To further encourage the styles to localize, a mixing regularization, is employed where a given percentage of images are generated using two latent codes instead of one during training. When generating such an image, a simple switch from one latent code to another is made at a randomly selected point in the synthesis network.
There are many aspects in human portraits that can be regarded as stochastic, such as the exact placement of hairs. These can be randomized without affecting the perception of the image as long as they follow the correct distribution.
The effect of noise appears tightly localized in the network. A set of noise is introduced at every layer and thus, there is no incentive to generate the stochastic effects from earlier activations, leading to localized efect.
The common goal is a latent space that consists of linear subspaces each of which controls one factor of variation. However, the sampling probability of each combination of factors in Z needs to match the corresponding density in the training data.
The benefit of this generator architecture is that the intermediate latent space W does not have to support sampling according to any fixed distribution.
The metrics recently proposed for quantifying disentanglement require an encoder network that maps input images to latent codes.
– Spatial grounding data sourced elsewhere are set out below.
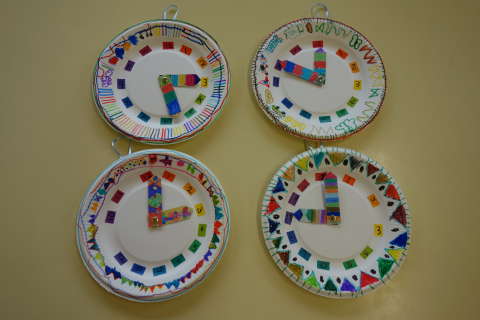 At what (x,y) coordinates should I click in order to perform the action: click on clock 4. Please return your answer as a coordinate pair (x, y). This screenshot has height=320, width=480. Looking at the image, I should click on (324, 243). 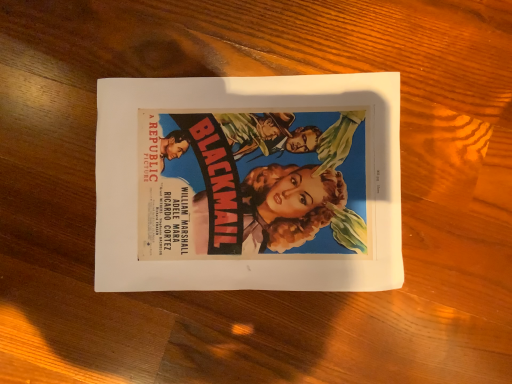 Locate an element on the screen. The width and height of the screenshot is (512, 384). free space above matte paper poster at center (from a real-world perspective) is located at coordinates (244, 187). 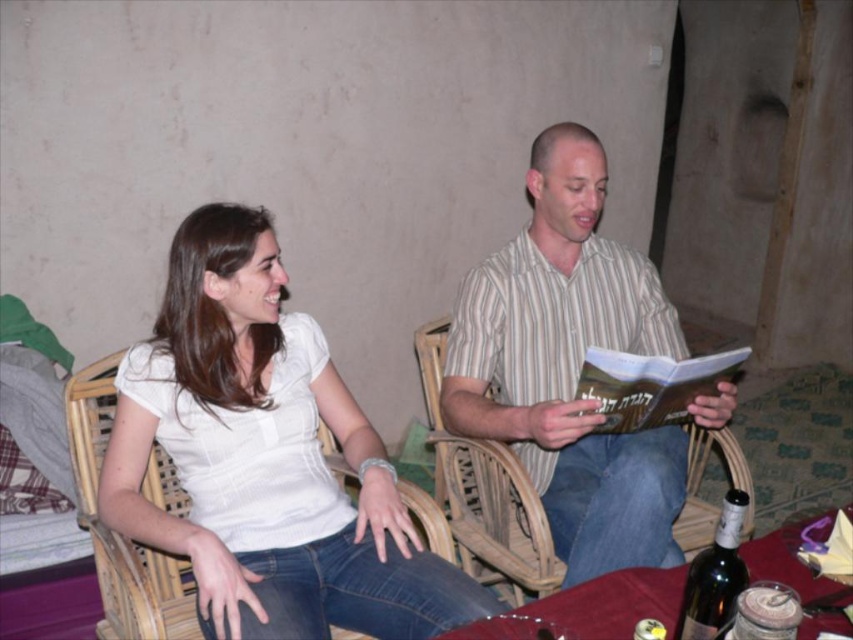 You are designing a storage box that needs to accommodate both the striped cotton shirt at center and the hardcover book at center. Given that the shirt is larger than the book, which item should you prioritize placing first to ensure both fit properly?

The striped cotton shirt at center has a larger size compared to the hardcover book at center, so you should place the striped cotton shirt at center first to ensure there is enough space for both items.

You are a photographer standing in front of the scene. You want to take a photo of both the striped cotton shirt at center and the hardcover book at center. The minimum distance between them should be 8 inches to ensure both are clearly visible. Can you capture them in one shot without moving any objects?

The striped cotton shirt at center and hardcover book at center are 7.71 inches apart, which is less than the required 8 inches. Therefore, you cannot capture both in one shot without moving any objects.

You are a photographer trying to capture a candid shot of both the white matte shirt at upper left and the striped cotton shirt at center. Since you want to ensure both subjects are fully visible in the frame, which shirt should you position your camera closer to?

The white matte shirt at upper left is positioned on the left side of striped cotton shirt at center, so to include both in the frame, the camera should be positioned closer to the white matte shirt at upper left to ensure the striped cotton shirt at center remains within the shot.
Two new ways of quantifying disentanglement, neither of which requires an encoder and are therefore computable for any image dataset and generator.
Interpolation of latent space vectors may yeild surprisingly non-linear changes in the image. For example, features that are absent in either endpoint may appear in the middle of a linear interpolation path, which indicates that the latent space is entangled and the factors of variation are not properly seperated.
As a basis for this metric, a perceptually-based pairwise image distance that is calculated as a weight difference between two VGG16 embeddings where the weights are fit so that the metric agrees with human perceptual similarity judgements.
If the latent space interpolation pah is subdivided into linear segments, a total perceptual length of this segmented path can be defined as the sum of perceptual differences over each segment.
If a latent space is sufficiently disentangled, it should be possible to find direction vectors that consistently correspond to individual factors of variation. By measuring how well the latent-space points can be seperated into distinct sets quantifies another metric.